From the President, April 2019
From the film Cool Hand Luke came one of moviedom’s most iconic lines:
“What we’ve got here is failure to communicate.”
For some organizations and people, “failure to communicate” is their default setting – but not for Peoples Church. Here, we’re in the process of developing a culture where clear, effective communication is the norm. In fact, we consider communication to be so important that it’s one of our five Developmental Ministry goals.
Over the last several years, your elected Board members have been going all out to provide transparency in their communications with you. And by addressing another of our DM goals, Governance, the Board is taking yet more steps to create an environment where communication channels are easy to understand, effective, and work for us rather than against us.
So how is the Policy Governance (PG) model being implemented by the Board going to help us connect and communicate better? Just a bit of background info will make it clear.
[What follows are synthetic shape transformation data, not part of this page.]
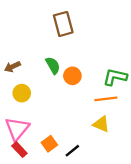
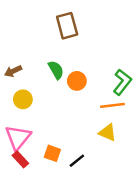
green L-shape: (115, 77) -> (122, 82), turned 115
orange square: (49, 144) -> (52, 153), turned -35

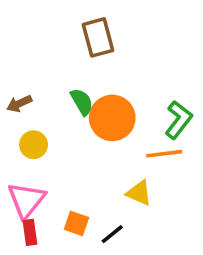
orange circle: (77, 81) -> (112, 118), size x1.6
yellow triangle: (108, 132) -> (139, 193), moved
red rectangle: (20, 159) -> (30, 232), turned 35

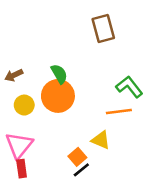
brown rectangle: (98, 37) -> (103, 28), moved
orange circle: (112, 118) -> (58, 96), moved
green L-shape: (178, 120) -> (129, 87), turned -76
orange square: (76, 223) -> (77, 157), moved, turned 30

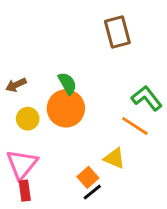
orange line: (119, 111) -> (135, 126), turned 40

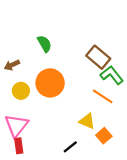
brown rectangle: (117, 32) -> (98, 57), moved, turned -35
green semicircle: (67, 83) -> (44, 44), moved
orange square: (88, 177) -> (104, 136), moved

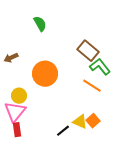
green semicircle: (44, 44) -> (40, 24), moved
yellow circle: (21, 91) -> (19, 96), moved
yellow triangle: (87, 121) -> (80, 122), moved

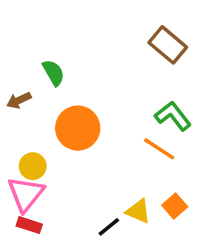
green semicircle: (40, 24) -> (53, 73), moved
brown rectangle: (88, 51) -> (168, 45), moved
orange square: (93, 121) -> (175, 206), moved
red rectangle: (17, 130) -> (29, 225), turned -64

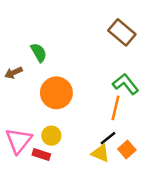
orange line: (159, 149) -> (116, 108), turned 70
yellow circle: (33, 166) -> (51, 136), moved
red rectangle: (29, 225) -> (41, 154), moved
black line: (109, 227) -> (108, 138), moved

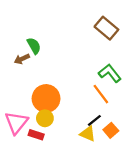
brown arrow: (14, 73) -> (22, 59), moved
orange circle: (56, 93) -> (46, 98), moved
orange line: (116, 108) -> (101, 94), turned -50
In the Policy Governance model, the policies created by the Board:
- describe what work is done by the Board does, how that work is done, and what our relationship with the executive team (AKA the minister) looks like
- specify that the Board delegates achievement of our Ends to the minister
- clearly list limitations on what the minister can do as s/he pursues those Ends
And that’s totally cool, because it frees up all members to become more easily involved with aspects of the church they’re passionate about.
- No more getting bogged down trying to communicate a project proposal to the Board for Board approval. The Board’s job is to focus on strategies for future health; it doesn’t get involved in approving service projects or dealing with the nuts-and-bolts operations of the church.
- No more trying to figure out who’s doing what and why: You know what areas are hands-off for the Board and for the minister.
- No more worrying about any “closed door” deals. You know what’s expected of and allowed to your Board and your minister – and you have the right to ask questions if you’re ever concerned that they’re not acting according to policy.
- No more waiting around, hoping something you’re passionate about can be addressed. Instead, you ask yourself, “Does this activity directly address one or more of our Ends?” If so, you know to take your idea to the minister. S/he’ll then invite you to be one of the people who will collaborate to make it happen.
Policy Governance is like the lane markers on a highway: While you’re limited by those markers, you’re also liberated by them. You don’t have to ask permission to steer around a pothole; you just go ahead and do it, all the while knowing you’re safe in your own lane. (We’ll save the discussion of idiot drivers for another time.)
And on top of all that, Policy Governance is a structure that actually creates a greater sense of wholeness within the church. Everyone knows the direction we’re heading (because it’s stated in our Ends). Everyone knows what everyone else can and can’t do, because it’s clearly stated in our church policies. And because of our Covenant of Right Relations, everyone also knows what they can expect from other members – and how to address it if anyone falls out of covenant.
The theme for April’s church services is Wholeness. As you listen to the reflections every Sunday, think about how beautifully this new era of clear governance at Peoples will help create that wholeness – and just think about what we can do with it.